Problem
Copy out exactly the stretch below, from the line with "Børneanarki og ekspertpanel" through the line with "Erwartungen entsprochen hat.", both included; the pictures stay out.

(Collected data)
◆ ◆ ◆
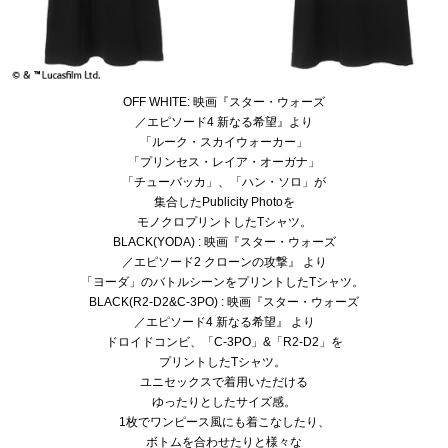
OFF WHITE: 映画『スター・ウォーズ
／エピソード4 新なる希望』より
「ルーク・スカイウォーカー」
「プリンセス・レイア・オーガナ」
「チューバッカ」、「ハン・ソロ」が
集合したPublicity Photoを
モノクロプリントしたTシャツ。
BLACK(YODA) : 映画『スター・ウォーズ
／エピソード2 クローンの攻撃』 より
「ヨーダ」のバトルシーンをプリントしたTシャツ。
BLACK(R2-D2&C-3PO) : 映画『スター・ウォーズ
／エピソード4 新なる希望』 より
ドロイドコンビ、「C-3PO」&「R2-D2」を
プリントしたTシャツ。
ユニセックスで着用いただける
ゆったりとしたサイズ感。
1枚でワンピース風にも着こなしたり、
ボトムを合わせたりと様々な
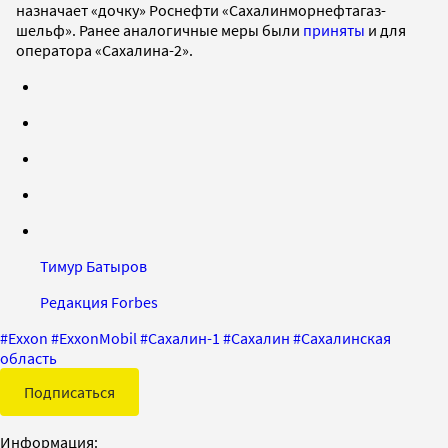
назначает «дочку» Роснефти «Сахалинморнефтагаз-
шельф». Ранее аналогичные меры были
приняты
и для
оператора «Сахалина-2».
Тимур Батыров
Редакция Forbes
#
Exxon
#
ExxonMobil
#
Сахалин-1
#
Сахалин
#
Сахалинская
область
Подписаться
Информация:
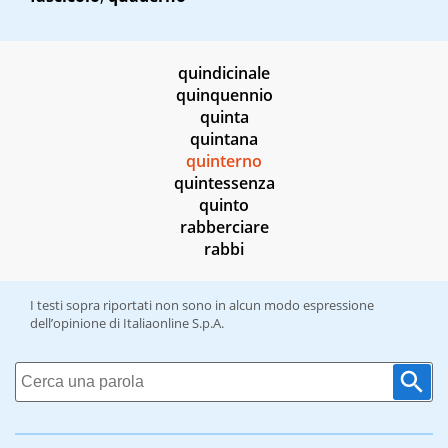
quindicinale
quinquennio
quinta
quintana
quinterno
quintessenza
quinto
rabberciare
rabbi
I testi sopra riportati non sono in alcun modo espressione
dell’opinione di Italiaonline S.p.A.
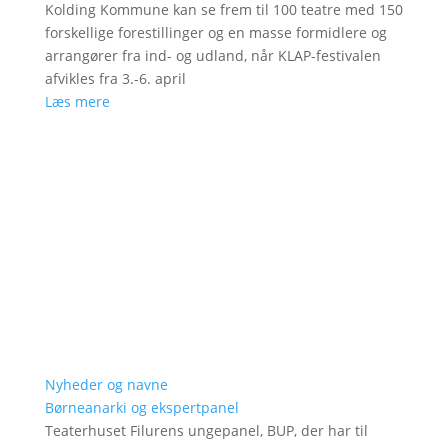
Kolding Kommune kan se frem til 100 teatre med 150
forskellige forestillinger og en masse formidlere og
arrangører fra ind- og udland, når KLAP-festivalen
afvikles fra 3.-6. april
Læs mere
Nyheder og navne
Børneanarki og ekspertpanel
Teaterhuset Filurens ungepanel, BUP, der har til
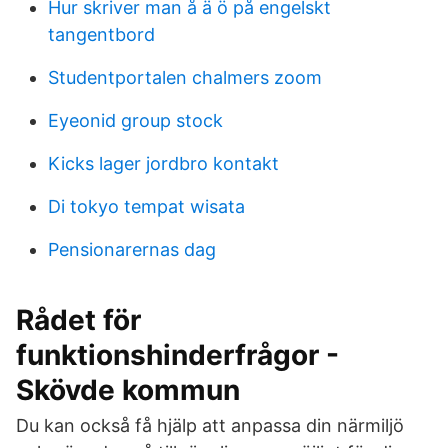
Hur skriver man å ä ö på engelskt
tangentbord
Studentportalen chalmers zoom
Eyeonid group stock
Kicks lager jordbro kontakt
Di tokyo tempat wisata
Pensionarernas dag
Rådet för
funktionshinderfrågor -
Skövde kommun
Du kan också få hjälp att anpassa din närmiljö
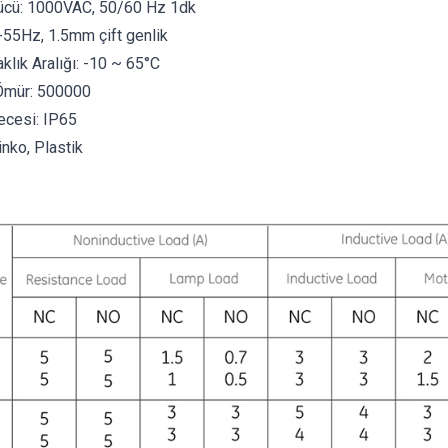
Gücü: 1000VAC, 50/60 Hz 1dk
-55Hz, 1.5mm çift genlik
klık Aralığı: -10 ~ 65°C
 Ömür: 500000
cesi: IP65
nko, Plastik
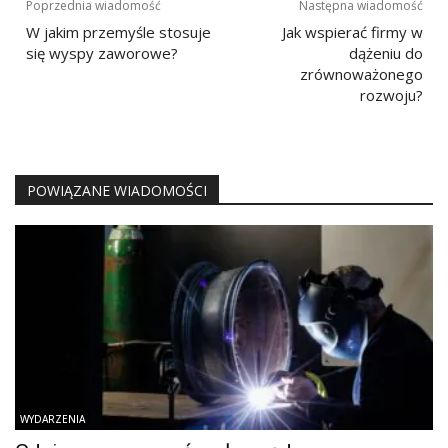
Nawigacja
Poprzednia wiadomość
Następna wiadomość
wpisu
W jakim przemyśle stosuje
Jak wspierać firmy w
się wyspy zaworowe?
dążeniu do
zrównoważonego
rozwoju?
POWIĄZANE WIADOMOŚCI
WYDARZENIA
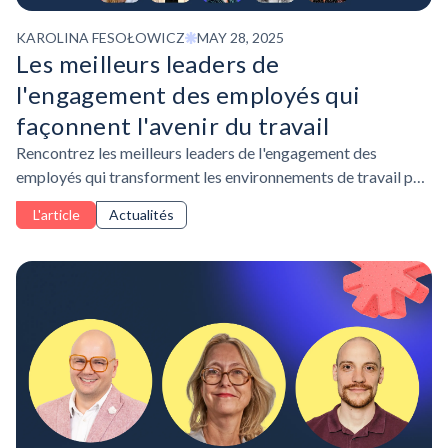
KAROLINA FESOŁOWICZ
MAY 28, 2025
Les meilleurs leaders de
l'engagement des employés qui
façonnent l'avenir du travail
Rencontrez les meilleurs leaders de l'engagement des
employés qui transforment les environnements de travail par
la culture, la connexion et l'apprentissage axé sur un objectif.
L'article
Actualités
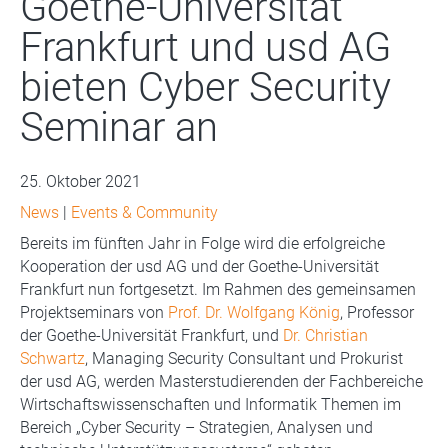
Goethe-Universität
Frankfurt und usd AG
bieten Cyber Security
Seminar an
25. Oktober 2021
News
|
Events & Community
Bereits im fünften Jahr in Folge wird die erfolgreiche
Kooperation der usd AG und der Goethe-Universität
Frankfurt nun fortgesetzt. Im Rahmen des gemeinsamen
Projektseminars von
Prof. Dr. Wolfgang König
, Professor
der Goethe-Universität Frankfurt, und
Dr. Christian
Schwartz
, Managing Security Consultant und Prokurist
der usd AG, werden Masterstudierenden der Fachbereiche
Wirtschaftswissenschaften und Informatik Themen im
Bereich „Cyber Security – Strategien, Analysen und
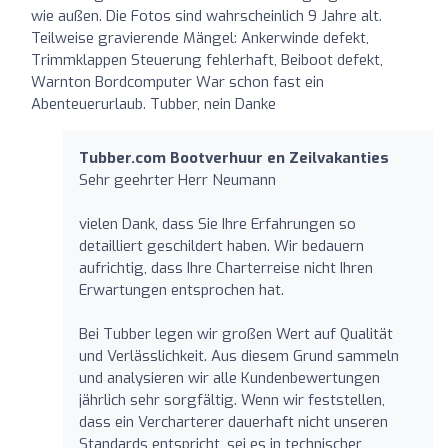
wie außen. Die Fotos sind wahrscheinlich 9 Jahre alt.
Teilweise gravierende Mängel: Ankerwinde defekt,
Trimmklappen Steuerung fehlerhaft, Beiboot defekt,
Warnton Bordcomputer War schon fast ein
Abenteuerurlaub. Tubber, nein Danke
Tubber.com Bootverhuur en Zeilvakanties
Sehr geehrter Herr Neumann
vielen Dank, dass Sie Ihre Erfahrungen so
detailliert geschildert haben. Wir bedauern
aufrichtig, dass Ihre Charterreise nicht Ihren
Erwartungen entsprochen hat.
Bei Tubber legen wir großen Wert auf Qualität
und Verlässlichkeit. Aus diesem Grund sammeln
und analysieren wir alle Kundenbewertungen
jährlich sehr sorgfältig. Wenn wir feststellen,
dass ein Vercharterer dauerhaft nicht unseren
Standards entspricht, sei es in technischer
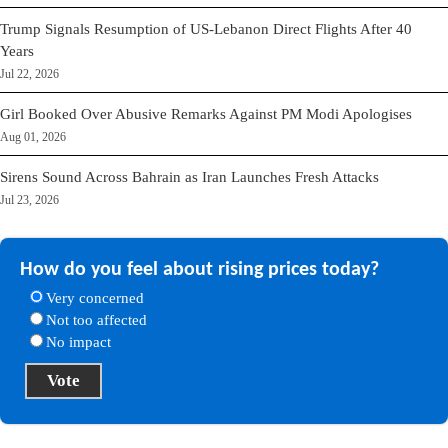
Trump Signals Resumption of US-Lebanon Direct Flights After 40
Years
Jul 22, 2026
Girl Booked Over Abusive Remarks Against PM Modi Apologises
Aug 01, 2026
Sirens Sound Across Bahrain as Iran Launches Fresh Attacks
Jul 23, 2026
How do you feel about rising prices today?
Very concerned
Not too affected
No impact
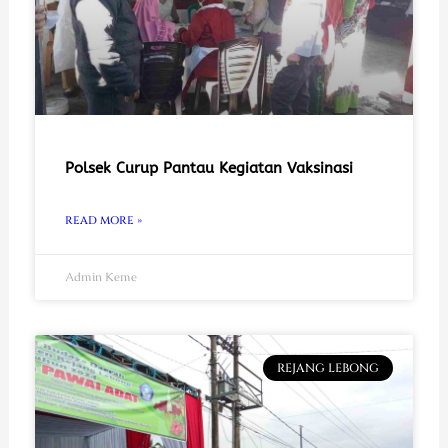
Polsek Curup Pantau Kegiatan Vaksinasi
READ MORE »
Admin Keme
REJANG LEBONG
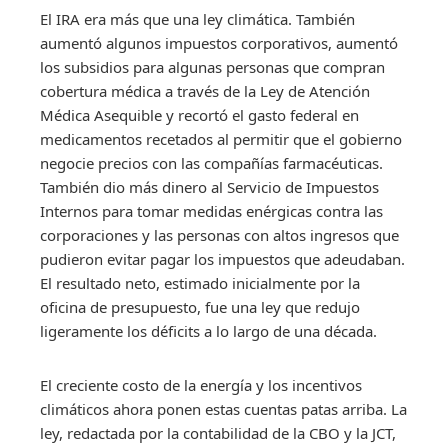
El IRA era más que una ley climática. También
aumentó algunos impuestos corporativos, aumentó
los subsidios para algunas personas que compran
cobertura médica a través de la Ley de Atención
Médica Asequible y recortó el gasto federal en
medicamentos recetados al permitir que el gobierno
negocie precios con las compañías farmacéuticas.
También dio más dinero al Servicio de Impuestos
Internos para tomar medidas enérgicas contra las
corporaciones y las personas con altos ingresos que
pudieron evitar pagar los impuestos que adeudaban.
El resultado neto, estimado inicialmente por la
oficina de presupuesto, fue una ley que redujo
ligeramente los déficits a lo largo de una década.
El creciente costo de la energía y los incentivos
climáticos ahora ponen estas cuentas patas arriba. La
ley, redactada por la contabilidad de la CBO y la JCT,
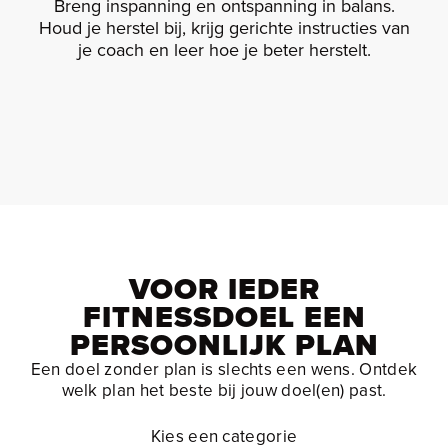
Breng inspanning en ontspanning in balans.
Voeding
Houd je herstel bij, krijg gerichte instructies van
je coach en leer hoe je beter herstelt.
VOOR IEDER
FITNESSDOEL EEN
PERSOONLIJK PLAN
Een doel zonder plan is slechts een wens. Ontdek
welk plan het beste bij jouw doel(en) past.
Kies een categorie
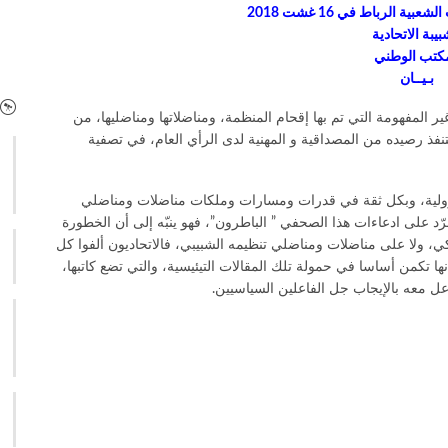
ية الرباط في 16 غشت 2018
بيبة الاتحادية
مكتب الوطني
بـيــان
ير المفهومة التي تم بها إقحام المنظمة، ومناضلاتها ومناضليها، من
نفذ رصيده من المصداقية و المهنية لدى الرأي العام، في تصفية
مسؤولية، وبكل ثقة في قدرات ومسارات وملكات مناضلات ومناضلي
الرّد على ادعاءات هذا الصحفي ” الباطرون”، فهو ينبّه إلى أن الخطورة
ي، ولا على مناضلات ومناضلي تنظيمه الشبيبي، فالاتحاديون ألفوا كل
 تكمن أساسا في حمولة تلك المقالات التيئيسية، والتي تضع كاتبها،
عل معه بالإيجاب جل الفاعلين السياسيين.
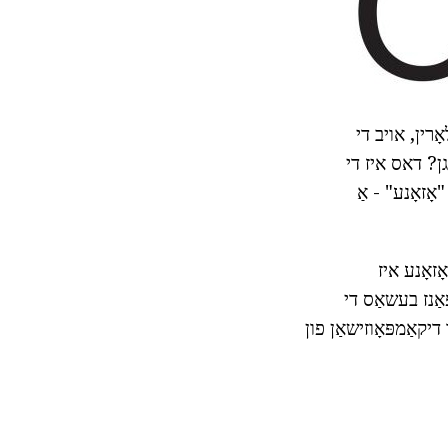
רין, אויב די
ן? דאס איז די
אָזאָנע" - אַ
ַר אַטאָמס דערין זענען קאָננעקטעד אין אַ ווינקל פון 116,78 °. אָזאָנע איז
אַפּאַנז בעשאַס די
דיקאַמפּאָוזישאַן פון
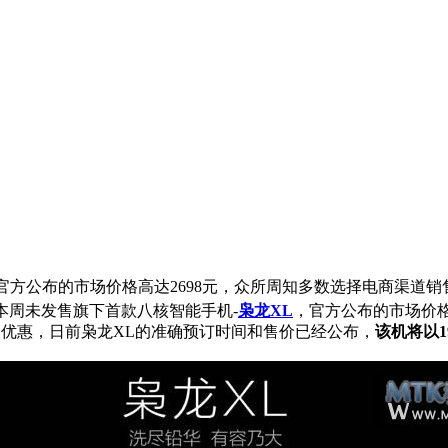
，官方公布的市场价格高达2698元，众所周知多数选择电商渠道
周未发售旗下首款八核智能手机-
枭龙XL
，官方公布的市场价格
优惠，日前枭龙XL的准确预订时间和售价已经公布，
该机将以1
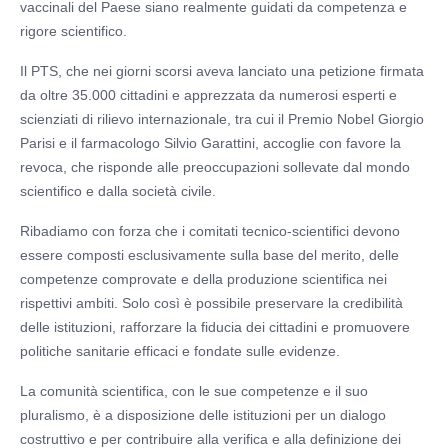
vaccinali del Paese siano realmente guidati da competenza e
rigore scientifico.
Il PTS, che nei giorni scorsi aveva lanciato una petizione firmata
da oltre 35.000 cittadini e apprezzata da numerosi esperti e
scienziati di rilievo internazionale, tra cui il Premio Nobel Giorgio
Parisi e il farmacologo Silvio Garattini, accoglie con favore la
revoca, che risponde alle preoccupazioni sollevate dal mondo
scientifico e dalla società civile.
Ribadiamo con forza che i comitati tecnico-scientifici devono
essere composti esclusivamente sulla base del merito, delle
competenze comprovate e della produzione scientifica nei
rispettivi ambiti. Solo così è possibile preservare la credibilità
delle istituzioni, rafforzare la fiducia dei cittadini e promuovere
politiche sanitarie efficaci e fondate sulle evidenze.
La comunità scientifica, con le sue competenze e il suo
pluralismo, è a disposizione delle istituzioni per un dialogo
costruttivo e per contribuire alla verifica e alla definizione dei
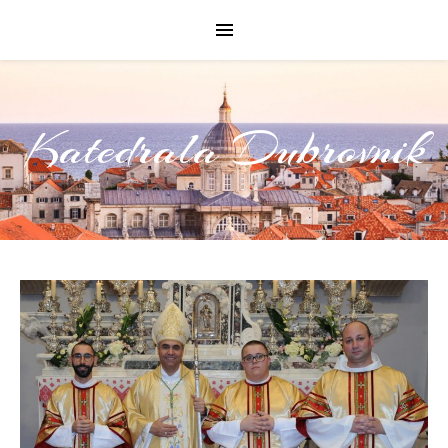
Katedrala Dubrovnik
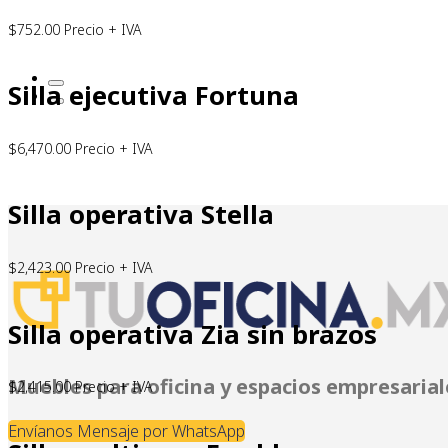
$
752.00
Precio + IVA
Silla ejecutiva Fortuna
$
6,470.00
Precio + IVA
Silla operativa Stella
$
2,423.00
Precio + IVA
Silla operativa Zia sin brazos
Muebles para oficina y espacios empresarial
$
2,415.00
Precio + IVA
Envíanos Mensaje por WhatsApp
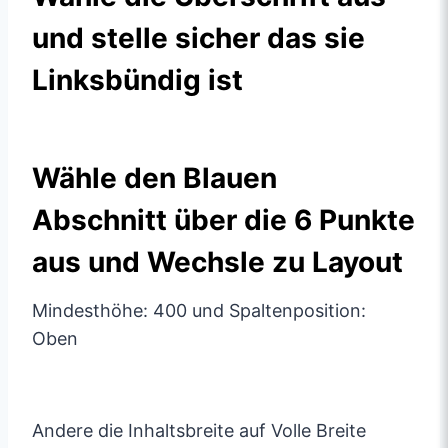
und stelle sicher das sie
Linksbündig ist
Wähle den Blauen
Abschnitt über die 6 Punkte
aus und Wechsle zu Layout
Mindesthöhe: 400 und Spaltenposition:
Oben
Andere die Inhaltsbreite auf Volle Breite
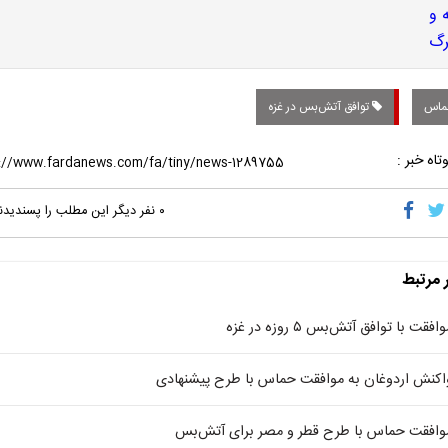
اس
توافق آتش‌بس در غزه
تاه خبر :
۰
نفر دیگر این مطلب را پسندیدن
ر مرتبط
افقت با توافق آتش‌بس ۵ روزه در غزه
اکنش اردوغان به موافقت حماس با طرح پیشنهادی
وافقت حماس با طرح قطر و مصر برای آتش‌بس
◆ ◆ ◆
Task result
Børneanarki og ekspertpanel
Teaterhuset Filurens ungepanel, BUP, der har til
Hur skriver man å ä ö på engelskt
tangentbord
Studentportalen chalmers zoom
Eyeonid group stock
Kicks lager jordbro kontakt
Di tokyo tempat wisata
Pensionarernas dag
Rådet för
funktionshinderfrågor -
Skövde kommun
Du kan också få hjälp att anpassa din närmiljö
Gücü: 1000VAC, 50/60 Hz 1dk
-55Hz, 1.5mm çift genlik
klık Aralığı: -10 ~ 65°C
 Ömür: 500000
cesi: IP65
nko, Plastik
Nawigacja
Poprzednia wiadomość
Następna wiadomość
wpisu
W jakim przemyśle stosuje
Jak wspierać firmy w
się wyspy zaworowe?
dążeniu do
zrównoważonego
rozwoju?
POWIĄZANE WIADOMOŚCI
WYDARZENIA
KAROLINA FESOŁOWICZ
MAY 28, 2025
Les meilleurs leaders de
l'engagement des employés qui
façonnent l'avenir du travail
Rencontrez les meilleurs leaders de l'engagement des
employés qui transforment les environnements de travail par
la culture, la connexion et l'apprentissage axé sur un objectif.
L'article
Actualités
Goethe-Universität
Frankfurt und usd AG
bieten Cyber Security
Seminar an
25. Oktober 2021
News
|
Events & Community
Bereits im fünften Jahr in Folge wird die erfolgreiche
Kooperation der usd AG und der Goethe-Universität
Frankfurt nun fortgesetzt. Im Rahmen des gemeinsamen
Projektseminars von
Prof. Dr. Wolfgang König
, Professor
der Goethe-Universität Frankfurt, und
Dr. Christian
Schwartz
, Managing Security Consultant und Prokurist
der usd AG, werden Masterstudierenden der Fachbereiche
Wirtschaftswissenschaften und Informatik Themen im
Bereich „Cyber Security – Strategien, Analysen und
wie außen. Die Fotos sind wahrscheinlich 9 Jahre alt.
Teilweise gravierende Mängel: Ankerwinde defekt,
Trimmklappen Steuerung fehlerhaft, Beiboot defekt,
Warnton Bordcomputer War schon fast ein
Abenteuerurlaub. Tubber, nein Danke
Tubber.com Bootverhuur en Zeilvakanties
Sehr geehrter Herr Neumann
vielen Dank, dass Sie Ihre Erfahrungen so
detailliert geschildert haben. Wir bedauern
aufrichtig, dass Ihre Charterreise nicht Ihren
Erwartungen entsprochen hat.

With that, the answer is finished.